Problem statement: How many lines in the records below hold the word "Srbije"? Answer with the number alone.

Dataset records:
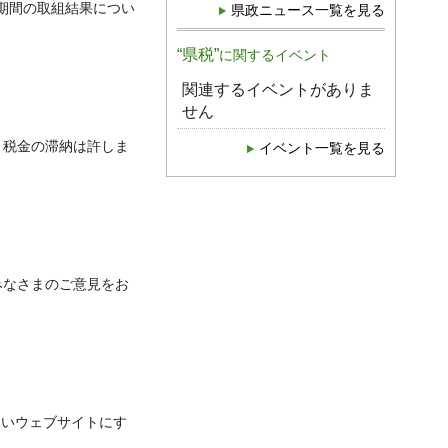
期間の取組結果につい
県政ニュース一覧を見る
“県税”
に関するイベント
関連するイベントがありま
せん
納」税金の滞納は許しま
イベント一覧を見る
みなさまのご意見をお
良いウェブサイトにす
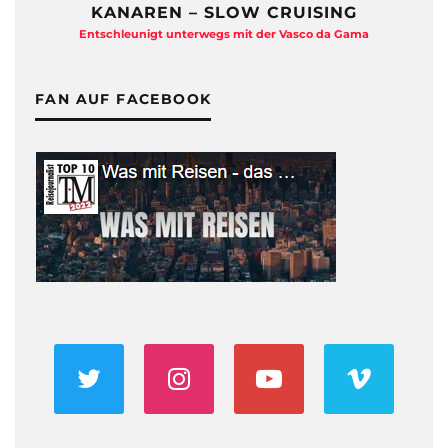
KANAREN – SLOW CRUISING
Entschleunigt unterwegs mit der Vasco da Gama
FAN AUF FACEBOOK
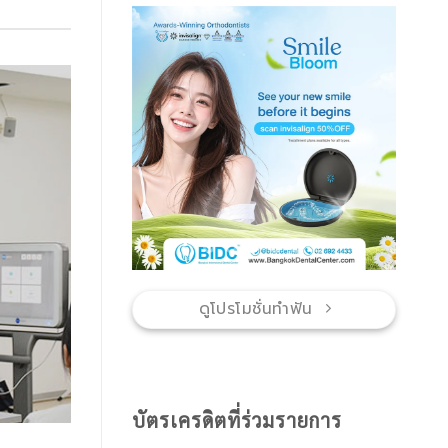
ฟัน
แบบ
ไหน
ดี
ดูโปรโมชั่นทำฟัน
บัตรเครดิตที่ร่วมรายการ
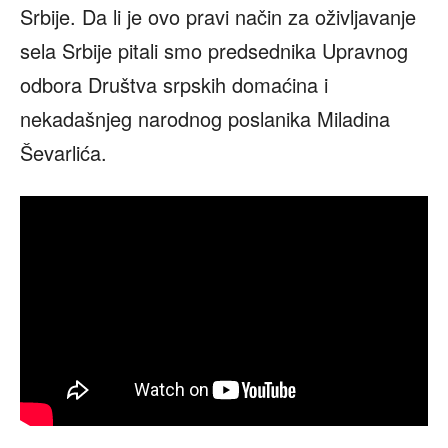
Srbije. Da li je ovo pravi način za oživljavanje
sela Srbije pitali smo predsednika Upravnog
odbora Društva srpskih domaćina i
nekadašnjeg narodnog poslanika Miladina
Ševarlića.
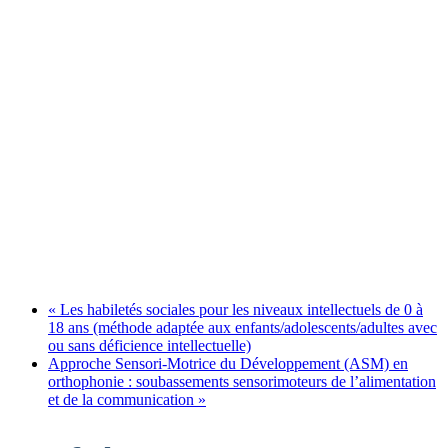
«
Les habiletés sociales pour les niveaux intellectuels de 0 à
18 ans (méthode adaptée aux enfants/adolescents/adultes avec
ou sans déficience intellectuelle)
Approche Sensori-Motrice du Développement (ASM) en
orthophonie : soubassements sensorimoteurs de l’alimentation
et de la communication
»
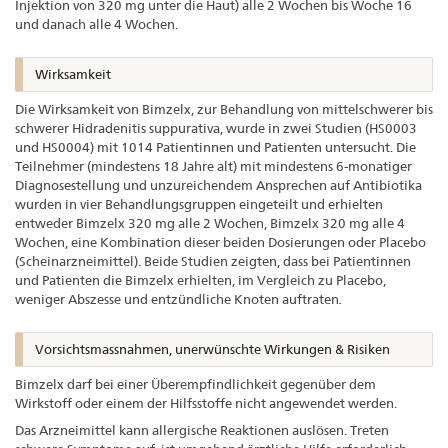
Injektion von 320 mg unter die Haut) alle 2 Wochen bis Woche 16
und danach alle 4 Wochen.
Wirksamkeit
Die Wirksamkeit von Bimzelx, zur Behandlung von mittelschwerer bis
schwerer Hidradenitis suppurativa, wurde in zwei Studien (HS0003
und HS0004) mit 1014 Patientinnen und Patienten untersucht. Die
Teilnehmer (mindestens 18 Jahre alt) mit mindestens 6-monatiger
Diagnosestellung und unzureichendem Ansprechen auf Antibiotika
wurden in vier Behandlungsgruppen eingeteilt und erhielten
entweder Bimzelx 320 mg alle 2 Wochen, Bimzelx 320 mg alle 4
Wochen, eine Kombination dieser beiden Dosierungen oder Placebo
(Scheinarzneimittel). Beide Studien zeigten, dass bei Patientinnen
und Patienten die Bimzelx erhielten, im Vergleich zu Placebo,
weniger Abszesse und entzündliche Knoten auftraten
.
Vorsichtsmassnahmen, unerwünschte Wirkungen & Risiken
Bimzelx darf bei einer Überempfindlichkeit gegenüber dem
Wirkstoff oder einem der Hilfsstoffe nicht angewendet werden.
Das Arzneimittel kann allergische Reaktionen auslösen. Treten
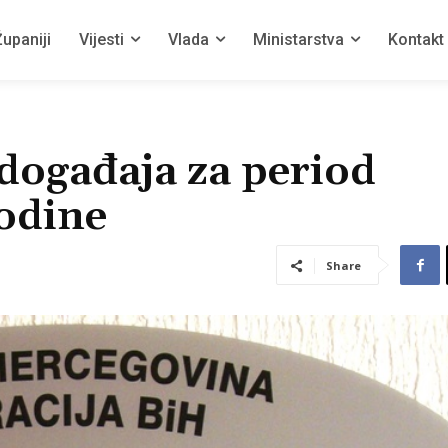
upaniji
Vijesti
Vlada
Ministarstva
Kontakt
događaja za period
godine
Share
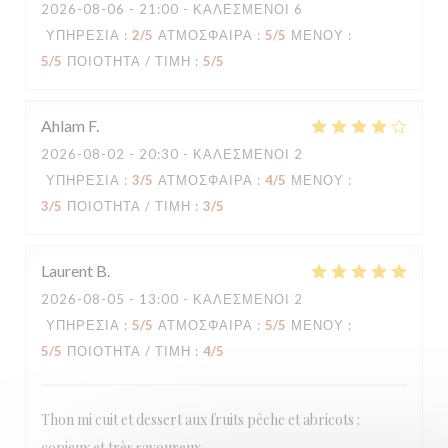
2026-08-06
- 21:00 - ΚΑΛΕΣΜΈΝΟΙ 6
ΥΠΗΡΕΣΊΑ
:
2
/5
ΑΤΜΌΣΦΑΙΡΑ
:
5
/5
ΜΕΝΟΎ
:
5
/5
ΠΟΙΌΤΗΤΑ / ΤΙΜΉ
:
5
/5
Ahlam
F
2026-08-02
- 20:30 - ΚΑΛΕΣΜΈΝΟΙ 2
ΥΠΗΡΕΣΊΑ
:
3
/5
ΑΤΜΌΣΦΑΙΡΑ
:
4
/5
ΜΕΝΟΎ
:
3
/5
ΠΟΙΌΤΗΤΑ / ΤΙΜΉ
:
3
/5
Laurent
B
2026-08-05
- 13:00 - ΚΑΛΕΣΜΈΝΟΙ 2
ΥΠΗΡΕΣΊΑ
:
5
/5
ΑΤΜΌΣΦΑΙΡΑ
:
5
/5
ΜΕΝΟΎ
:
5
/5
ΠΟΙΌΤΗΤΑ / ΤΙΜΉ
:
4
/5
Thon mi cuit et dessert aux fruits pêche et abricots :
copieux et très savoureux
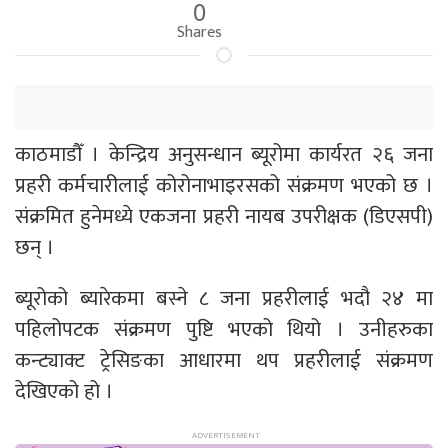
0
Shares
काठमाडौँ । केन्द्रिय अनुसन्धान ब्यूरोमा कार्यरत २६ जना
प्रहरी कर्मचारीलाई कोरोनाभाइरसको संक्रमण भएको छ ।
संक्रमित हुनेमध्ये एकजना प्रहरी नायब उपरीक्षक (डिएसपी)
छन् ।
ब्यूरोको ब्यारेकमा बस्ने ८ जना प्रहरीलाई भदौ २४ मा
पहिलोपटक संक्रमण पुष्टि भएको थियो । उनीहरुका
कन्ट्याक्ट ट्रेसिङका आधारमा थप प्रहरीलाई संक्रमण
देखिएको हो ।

Response box: 2